# Bengal cat enclosure (lots a pics)



## Justdragons (Jul 3, 2012)

Gday guys and gals, just thought id show you what i have been up to with my arvos lately. 

About a month ago we got a beautiful male bengal cat from a member here on aps, great little guy named ringo. 
now ringo being a 3 1/2kg feline is quite large and as most animals want to, is alwyas pushing to be let outside. we were asked by the previous owner to not let him outside as he has always been an inside cat and due to the almost wild and fearless nature of these cats to please keep him as an inside cat. 

Now i do not believe in letting cats roam free to kill wild life and dig poo in to others yards so we decided it be fitting to build a cat run. 

down the side of our house we had a void (that i wanted to fill with moniters but got knocked back by the boss) so we used it to build against. the run measures 4200mm x 1150mm x 2000mm and has a lazerlite roof and 3mm thick 50mm x 50mm welded mesh on 70 x 45mm timber natural pine wall frames. we have a lockable cat door from inside the computer room in our house through to the run so he can come in and out as he pleases, but he hasnt spent any time out side before so he spent most of last night outside climbing the walls. i will be putting alot of big knotted ropes around and platforms with big balls on ropes from the roof and a large sand box one end. if you have any other ideas of things he might like to play with lemme know. 

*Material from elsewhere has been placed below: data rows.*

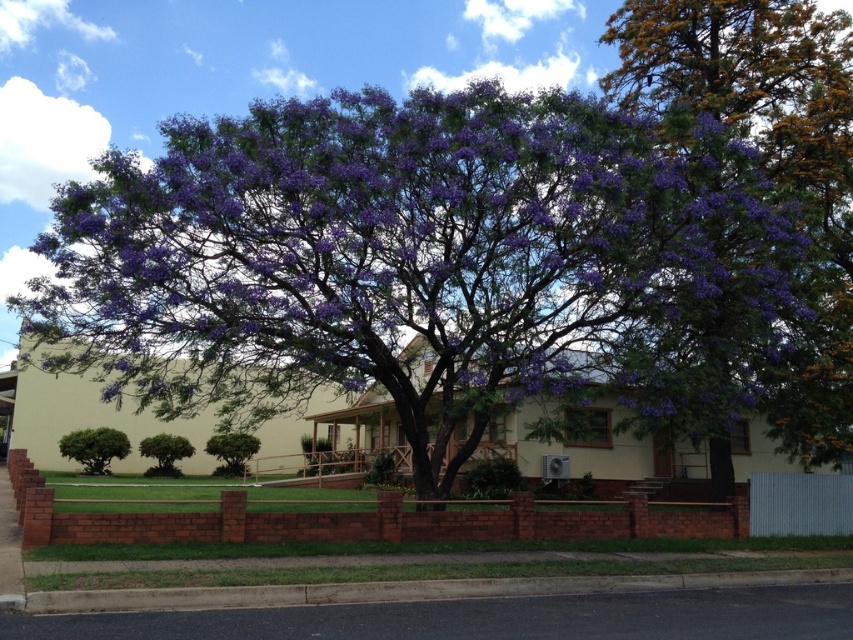 Question: Which point is farther to the camera?

Choices:
 (A) (502, 120)
 (B) (115, 445)
 (C) (230, 435)

Answer: (C)

Question: Is purple leafy tree at upper right smaller than green leafy bush at lower left?

Choices:
 (A) yes
 (B) no

Answer: (B)

Question: Among these points, which one is farthest from the camera?

Choices:
 (A) (70, 444)
 (B) (445, 276)

Answer: (A)

Question: Is purple leafy tree at upper right positioned at the back of green leafy tree at center?

Choices:
 (A) no
 (B) yes

Answer: (A)

Question: Can you confirm if green leafy bush at lower left is wider than green leafy tree at center?

Choices:
 (A) no
 (B) yes

Answer: (B)

Question: Which point is closer to the camera?

Choices:
 (A) green leafy tree at center
 (B) purple matte flowers at center

Answer: (B) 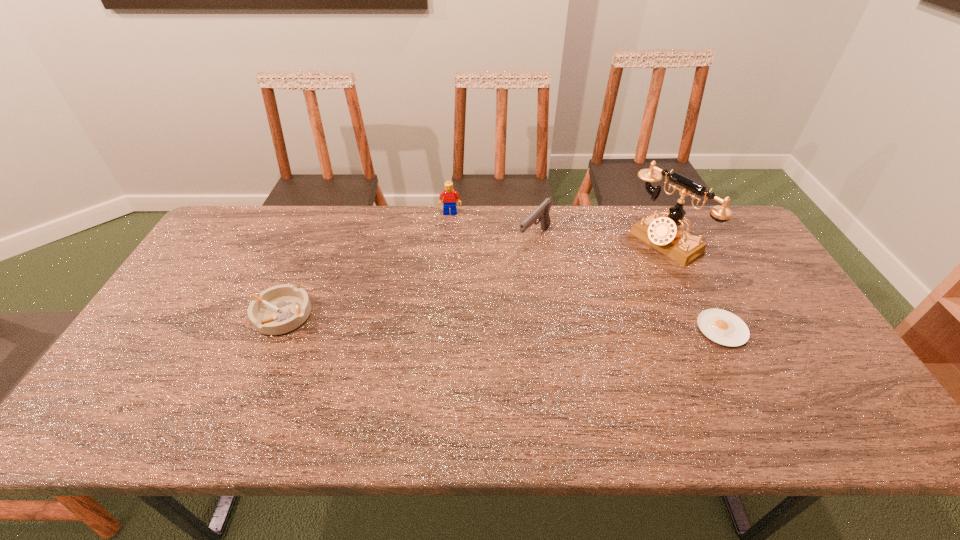 Locate an element on the screen. free space that satisfies the following two spatial constraints: 1. on the front side of the ashtray; 2. on the left side of the shortest object is located at coordinates (276, 329). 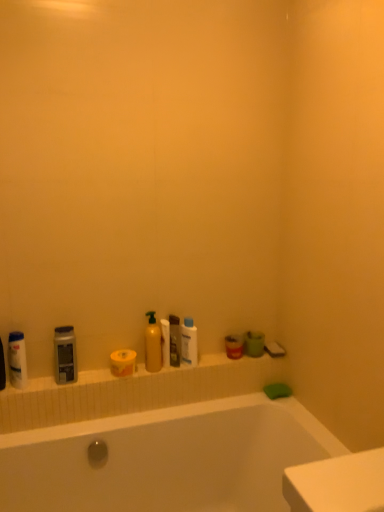 The width and height of the screenshot is (384, 512). What are the coordinates of `free space to the right of white matte bottle at left, placed as the first mouthwash when sorted from front to back` in the screenshot? It's located at pos(51,385). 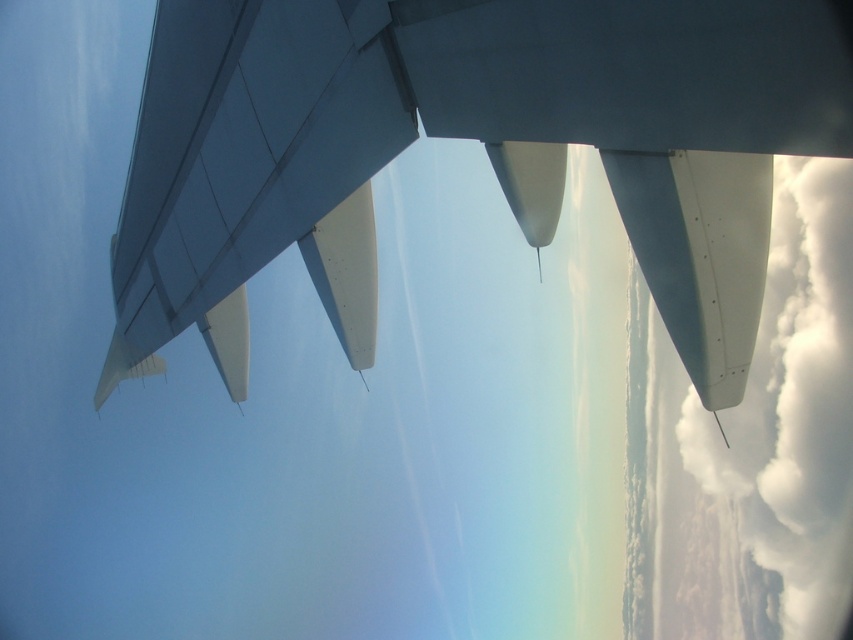 Question: Is matte white wing at upper left positioned in front of white fluffy cloud at right?

Choices:
 (A) yes
 (B) no

Answer: (B)

Question: Considering the relative positions of matte white wing at upper left and white fluffy cloud at right in the image provided, where is matte white wing at upper left located with respect to white fluffy cloud at right?

Choices:
 (A) below
 (B) above

Answer: (B)

Question: Which of the following is the farthest from the observer?

Choices:
 (A) (207, 170)
 (B) (842, 577)

Answer: (B)

Question: Can you confirm if matte white wing at upper left is positioned to the right of white fluffy cloud at right?

Choices:
 (A) no
 (B) yes

Answer: (A)

Question: Estimate the real-world distances between objects in this image. Which object is farther from the matte white wing at upper left?

Choices:
 (A) matte white wing at upper center
 (B) white fluffy cloud at right

Answer: (B)

Question: Which object is positioned farthest from the matte white wing at upper left?

Choices:
 (A) matte white wing at upper center
 (B) white fluffy cloud at right

Answer: (B) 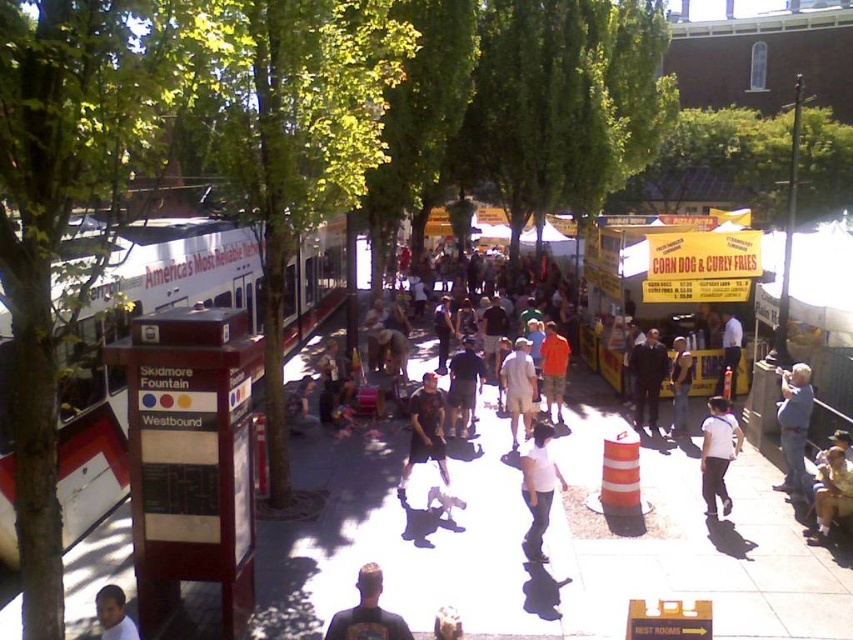 Which is behind, point (102, 625) or point (672, 369)?

The point (672, 369) is more distant.

Describe the element at coordinates (113, 614) in the screenshot. I see `dark blue shirt at lower left` at that location.

Between point (125, 600) and point (674, 420), which one is positioned behind?

Positioned behind is point (674, 420).

At what (x,y) coordinates should I click in order to perform the action: click on dark blue shirt at lower left. Please return your answer as a coordinate pair (x, y). The height and width of the screenshot is (640, 853). Looking at the image, I should click on (113, 614).

Between yellow/yellowish cardboard food truck at center-right and dark blue t-shirt at center, which one has less height?

dark blue t-shirt at center is shorter.

Looking at this image, can you confirm if yellow/yellowish cardboard food truck at center-right is bigger than dark blue t-shirt at center?

Yes.

You are a GUI agent. You are given a task and a screenshot of the screen. Output one action in this format:
    pyautogui.click(x=<x>, y=<y>)
    Task: Click on the yellow/yellowish cardboard food truck at center-right
    
    Given the screenshot: What is the action you would take?
    pyautogui.click(x=666, y=259)

From the picture: Who is taller, dark blue t-shirt at center or dark gray t-shirt at center?

With more height is dark gray t-shirt at center.

Is dark blue t-shirt at center thinner than dark gray t-shirt at center?

Yes, dark blue t-shirt at center is thinner than dark gray t-shirt at center.

The image size is (853, 640). Find the location of `dark blue t-shirt at center`. dark blue t-shirt at center is located at coordinates (367, 612).

You are a GUI agent. You are given a task and a screenshot of the screen. Output one action in this format:
    pyautogui.click(x=<x>, y=<y>)
    Task: Click on the dark blue t-shirt at center
    The height and width of the screenshot is (640, 853).
    Given the screenshot: What is the action you would take?
    pyautogui.click(x=367, y=612) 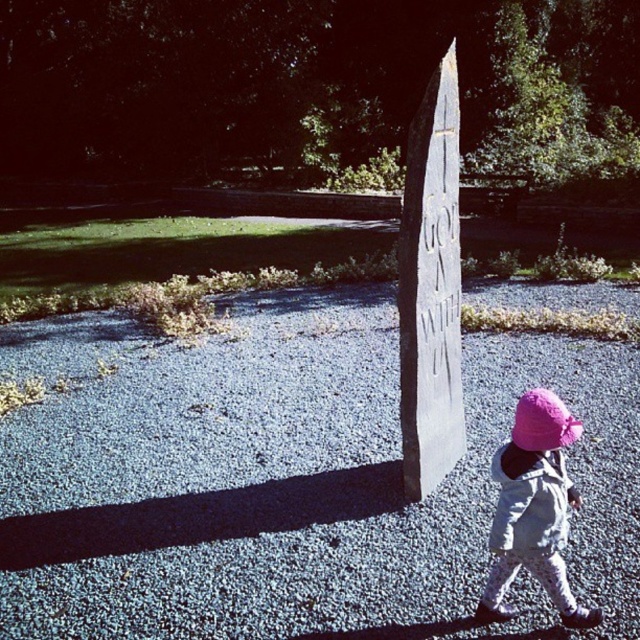 Question: Is gray stone monument at center to the right of pink fabric hat at lower right from the viewer's perspective?

Choices:
 (A) yes
 (B) no

Answer: (B)

Question: Which point appears farthest from the camera in this image?

Choices:
 (A) (554, 417)
 (B) (513, 557)

Answer: (B)

Question: Is the position of gray stone monument at center less distant than that of pink fabric hat at lower right?

Choices:
 (A) no
 (B) yes

Answer: (A)

Question: Which point appears farthest from the camera in this image?

Choices:
 (A) (209, 392)
 (B) (568, 436)
 (C) (529, 451)

Answer: (A)

Question: Is gray gravel at center closer to camera compared to gray stone monument at center?

Choices:
 (A) yes
 (B) no

Answer: (B)

Question: Which of the following is the closest to the observer?

Choices:
 (A) (552, 454)
 (B) (621, 292)
 (C) (573, 428)
 (D) (408, 182)

Answer: (C) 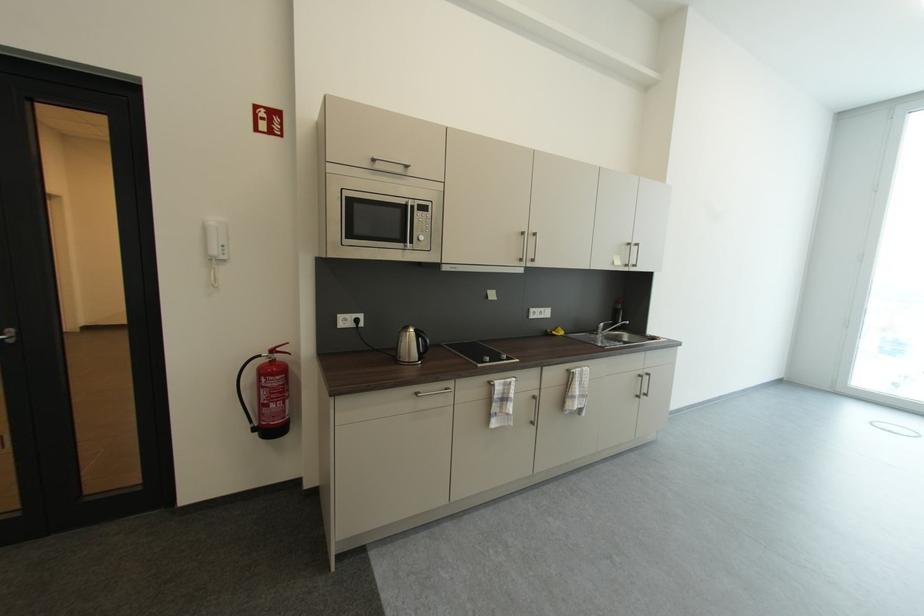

I also understand that its a little out of square and one wall is a little on the piss but thats waht you get building in the rain and dark each night as i get home once dark and we couldnt have our stroppy cat break anything else cause he wanned to go out.. lol 

Keep in miind still gotta paint and decorate

From inside VVVV









Looking through the cat door VVVVV










From outside corner (can you spot the cat??) VVVVV


[h=1]













 cheers Toby





[/h]


----------



## Leasdraco (Jul 3, 2012)

Very cool.Im told bengals are awesome cats.next best thing to an African serval.Im hoping to get a outdoor run for our 3 cats soon.


----------



## Justdragons (Jul 3, 2012)

he is unreal, like no cat ive ever seen before.. loves water, like really really loves it and his fur is the most amazing thick pelt coat. we used to have a burmese that was amazing too but ringo has alot more attitude and being so big if he wants to push something it goes over.. lol


----------



## Vixen (Jul 3, 2012)

Lovely setup, i'd love to own a Bengal one day!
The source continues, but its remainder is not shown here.